さて、前回取り上げた今川義元ですが、「海道一の弓取り」と呼ばれたように、決して弱い武将ではない。という話をしました。むしろ当時の勢力版図としては関東では最大の勢力を築いた優秀な武将です。
それがなぜ織田信長に桶狭間の戦いで負けてしまったのか。ここは未だ解明されていない戦国ロマンなのです。
まず、いわゆるポピュラーな桶狭間の戦いの顛末を簡単にまとめますと、
・今川義元は桶狭間で休息を取り、先陣との距離が離れて本隊だけ孤立していた。
・休息時に地元民の歓待を受け、鎧を脱いで宴会を始めた
・その情報を信長が素早くゲット。奇襲を仕掛ける。
・奇襲に向かう時天候が豪雨となり、気付かれることなく奇襲に成功
・宴会で油断していた今川軍は負けてしまった
ざっとこんな感じです。
しかし色んな文献や実地調査の結果から、色々と異説が唱えられています。
実は奇襲じゃなくて正面攻撃だったとか、宴会はしてないとか・・
その中で一番の論点なのは、「桶狭間」はどこなのか?ということ。
「桶狭間」という地名は実は存在しないらしいのです。「狭間」というのはいわゆる窪地のこと。その近くにある窪地は田楽狭間という名前です。もし桶狭間があるとすれば、それは「桶狭間山」らしいのです。
山の上に奇襲をかけるというのは戦術的にすごく難しい。山の上ですから当然見通しが良いので見つかりやすいですし、仮に見つからなかったとしても、一般的に高所にいる方が有利に戦えるというのが定説だからです。
今川義元は強い武将でしたから、敵の奇襲を警戒して狭間ではなく山の上に陣を張るというのは自然なことです。
ではどうやって今川軍は負けてしまったのか。ここからは私の自説になります。
まず、義元はおそらく山の上に陣を張っていたのでしょう。
では信長は奇襲ではなく正面突破で勝ったかというとそれも違うでしょう。多少油断があっても今川軍は織田軍の5倍以上の兵力を有していましたから、さすがに無理があります。
なので奇襲したのも確実だと思います。
ではなぜ奇襲は成功したのか。
ズバリ、「豪雨」のおかげ。だと思います。
かねてからの定説通り、豪雨で見通しが悪くなり馬蹄の音などを雨音がかき消して奇襲が気づかれなかったというのは実際にそうでしょう。

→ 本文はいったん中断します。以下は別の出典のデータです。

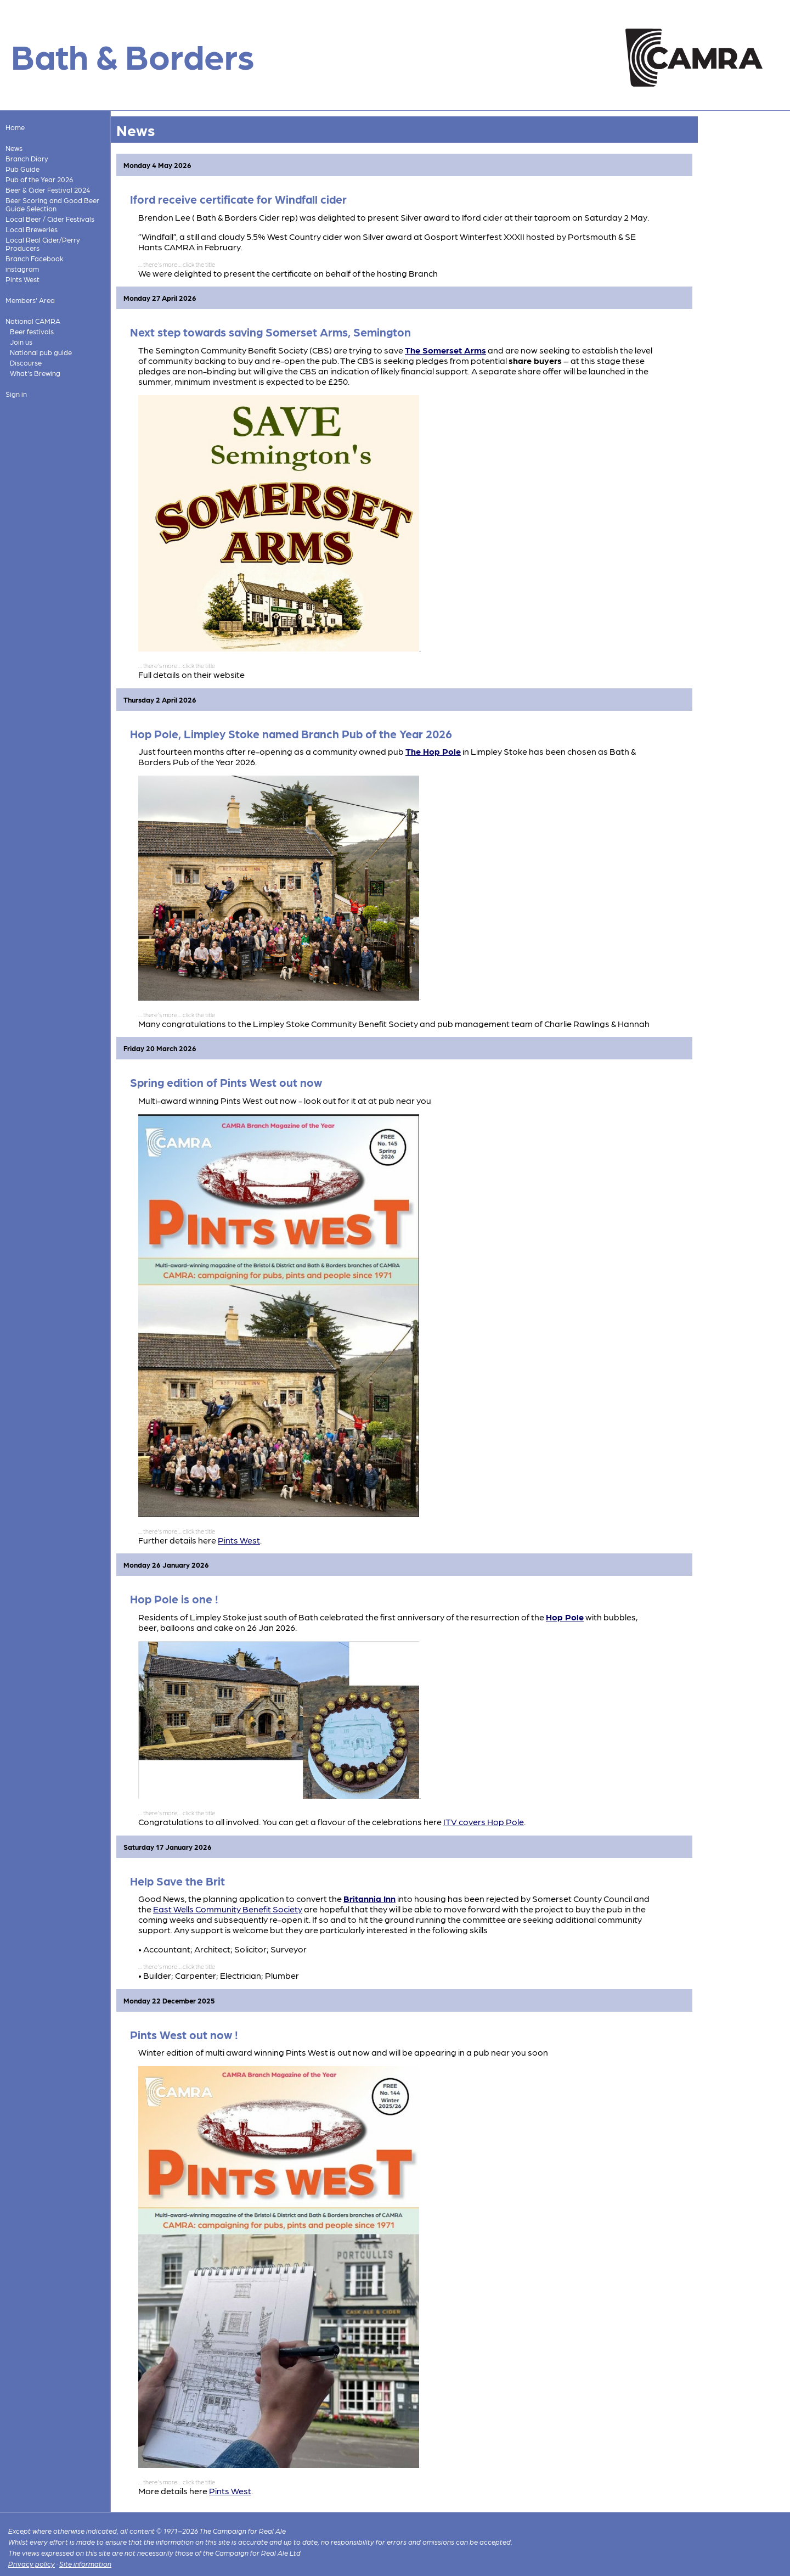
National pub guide (41, 352)
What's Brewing (35, 373)
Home (15, 127)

しかしさすがにそれでも至近距離まで迫れば今川軍も山の上から見ているので気づきます。多少対応は遅れたものの対応できたはずです。
問題は、高所の有利がなぜ発揮されなかったのか。私は、それにも「豪雨」が影響しているのではないかというのが私の主張です。
豪雨で足元はぬかるんでいたはず。足元が悪くなると、当然滑りやすい。滑らないように気を付けながら戦うわけですが、日常生活で考えてみれば簡単です。雪の日に階段を上り下りしたりする時、怖いのはどっちか。
違う人がいたら恐縮ですが、普通は下りの方が滑りやすくて怖いはずです。
つまり、豪雨で高所が有利という定説が覆され、登ってくる織田軍の方が優位に戦えたのではないか。と思います。
どうですかね?我ながら有力な説だと思うのですが。
ともあれ長々と私の趣味の駄文にお付き合いいただきありがとうございました。